Richard has been dealing all season with what kind of CEO he wants to be. His big speech in the episodes centers on how he just wanted Pied Piper to be different from all the other assholes in the valley, personified by the greatest of shit-eating grins sitting on Gavin Belson’s face during Richard’s testimony. But up until now, Richard has walked the left-hand path: He’s gotten in bed with a douche and his money, he’s stolen a rival company’s deal with a porn site, and he’s mouthed off and put people in their place. All of this conformity to an ethos of BS has landed Richard on the witness stand, forcing him to choose between lying to protect his company or telling the truth and risk losing it all. By choosing to take the powerful to task, in his own little way, by telling the truth, Richard has, for the first time since TechCrunch Disrupt, set Pied Piper apart as a company that is worthy of being called a game changer.
Richard is able to have this moment of clarity because the story is so expertly crafted around the simple premise of the trial. Act I: Richard gets a peek at Nucleus and uses it as leverage to get the binding arbitration; Act II: Trial prep; Act III: Trail and the three testimonies. The lack of clutter around the edges gives all the main players an arc, like the lawyer (don’t call him an attorney) seeking redemption after going on one hell of a bender, Erlich coming to terms with his ineptitude, and Richard paying for his hubris. It also makes it easier for jokes to organically occupy the space, like Erlich declaring in a bid of desperation that “I was in the shop for three days because [Richard] hit it so hard I needed a doctor”, a line-reading that Critic’s Choice award winner TJ Miller absolutely crushes.

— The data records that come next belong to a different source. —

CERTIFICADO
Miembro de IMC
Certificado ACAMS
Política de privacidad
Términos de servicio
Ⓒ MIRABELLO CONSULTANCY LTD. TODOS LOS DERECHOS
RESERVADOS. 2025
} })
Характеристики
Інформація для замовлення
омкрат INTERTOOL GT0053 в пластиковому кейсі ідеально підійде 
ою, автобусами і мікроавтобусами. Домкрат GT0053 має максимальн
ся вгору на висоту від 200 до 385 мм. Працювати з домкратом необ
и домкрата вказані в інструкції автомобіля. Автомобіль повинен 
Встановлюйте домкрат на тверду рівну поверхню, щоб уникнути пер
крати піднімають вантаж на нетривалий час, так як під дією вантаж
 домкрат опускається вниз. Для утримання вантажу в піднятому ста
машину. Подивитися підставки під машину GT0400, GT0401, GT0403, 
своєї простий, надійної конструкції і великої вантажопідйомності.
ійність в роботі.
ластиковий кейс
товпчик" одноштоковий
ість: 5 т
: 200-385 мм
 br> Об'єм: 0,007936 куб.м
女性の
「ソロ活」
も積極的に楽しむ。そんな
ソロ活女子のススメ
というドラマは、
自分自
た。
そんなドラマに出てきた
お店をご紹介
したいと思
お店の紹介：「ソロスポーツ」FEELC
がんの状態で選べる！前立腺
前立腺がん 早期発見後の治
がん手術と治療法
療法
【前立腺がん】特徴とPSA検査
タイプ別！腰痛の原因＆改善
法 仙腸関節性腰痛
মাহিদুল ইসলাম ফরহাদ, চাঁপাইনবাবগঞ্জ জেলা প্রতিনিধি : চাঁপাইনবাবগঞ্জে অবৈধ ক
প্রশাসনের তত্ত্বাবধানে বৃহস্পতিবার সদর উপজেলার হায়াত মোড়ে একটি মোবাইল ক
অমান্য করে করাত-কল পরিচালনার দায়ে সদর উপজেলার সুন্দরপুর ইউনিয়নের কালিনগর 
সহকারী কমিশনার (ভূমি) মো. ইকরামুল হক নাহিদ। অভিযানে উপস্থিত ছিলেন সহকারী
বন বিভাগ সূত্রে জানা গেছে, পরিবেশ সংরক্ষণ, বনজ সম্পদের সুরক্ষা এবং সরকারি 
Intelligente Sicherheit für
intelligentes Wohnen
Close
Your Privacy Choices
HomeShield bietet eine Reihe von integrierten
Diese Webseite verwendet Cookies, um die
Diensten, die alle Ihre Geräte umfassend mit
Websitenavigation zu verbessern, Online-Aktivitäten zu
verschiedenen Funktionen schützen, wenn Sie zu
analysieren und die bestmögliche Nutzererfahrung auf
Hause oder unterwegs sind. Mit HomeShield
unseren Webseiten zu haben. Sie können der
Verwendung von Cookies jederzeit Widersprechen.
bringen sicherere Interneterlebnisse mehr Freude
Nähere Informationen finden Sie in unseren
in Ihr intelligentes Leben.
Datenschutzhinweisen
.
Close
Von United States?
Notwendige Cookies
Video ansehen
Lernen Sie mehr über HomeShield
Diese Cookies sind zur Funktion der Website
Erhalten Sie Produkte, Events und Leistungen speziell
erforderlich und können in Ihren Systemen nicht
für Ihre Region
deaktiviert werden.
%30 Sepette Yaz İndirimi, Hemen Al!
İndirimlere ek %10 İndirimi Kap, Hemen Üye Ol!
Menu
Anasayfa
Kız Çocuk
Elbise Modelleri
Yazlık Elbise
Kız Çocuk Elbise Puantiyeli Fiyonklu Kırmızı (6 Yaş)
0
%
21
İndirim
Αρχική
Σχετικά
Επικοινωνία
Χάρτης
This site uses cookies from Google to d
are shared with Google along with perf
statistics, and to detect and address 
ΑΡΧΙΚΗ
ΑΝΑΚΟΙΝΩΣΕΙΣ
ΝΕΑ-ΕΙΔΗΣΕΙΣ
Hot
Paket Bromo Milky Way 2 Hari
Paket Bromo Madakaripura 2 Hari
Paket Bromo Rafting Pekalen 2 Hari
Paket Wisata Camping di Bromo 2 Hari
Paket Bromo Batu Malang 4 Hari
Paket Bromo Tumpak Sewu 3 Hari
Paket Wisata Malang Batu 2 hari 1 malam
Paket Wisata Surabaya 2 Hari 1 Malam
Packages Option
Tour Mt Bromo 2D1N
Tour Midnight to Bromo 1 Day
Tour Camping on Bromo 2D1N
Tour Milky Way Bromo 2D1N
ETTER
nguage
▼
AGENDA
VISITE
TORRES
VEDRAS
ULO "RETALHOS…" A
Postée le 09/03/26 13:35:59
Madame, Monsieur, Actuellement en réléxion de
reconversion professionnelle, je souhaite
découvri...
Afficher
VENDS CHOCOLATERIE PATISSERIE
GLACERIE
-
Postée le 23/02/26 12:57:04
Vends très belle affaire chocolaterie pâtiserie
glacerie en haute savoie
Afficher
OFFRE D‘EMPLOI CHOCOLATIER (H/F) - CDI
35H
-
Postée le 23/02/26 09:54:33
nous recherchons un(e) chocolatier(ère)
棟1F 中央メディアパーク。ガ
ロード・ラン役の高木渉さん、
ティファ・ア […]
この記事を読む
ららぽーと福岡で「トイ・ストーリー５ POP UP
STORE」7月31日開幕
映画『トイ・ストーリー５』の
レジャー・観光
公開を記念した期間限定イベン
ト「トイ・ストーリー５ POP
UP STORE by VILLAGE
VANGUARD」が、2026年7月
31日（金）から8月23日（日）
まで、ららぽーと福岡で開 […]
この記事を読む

This clarity of structure also dramatically benefits the B-plot, as Gilfoyle and Dinesh use Schrödinger’s Cat to mess with Jared and his precious condor egg. The first act introduces the concept; the second complicates the issue; the third has Jared being directly responsible for possibly murdering a guy. While being trapped on a robot island will forever be the epitome of polite Jared, causing a technician to fall several stories off of a cliff may be the epitome of inept Jared.
The truth is out and a guy is at the bottom of a canyon. For as exciting as “Binding Arbitration” may be, it has set up Silicon Valley for one hell of a season finale next week. Hopefully with all of the clutter theoretically out of the way, the show will have plenty of room to explore the consequences of those dual cliffhangers.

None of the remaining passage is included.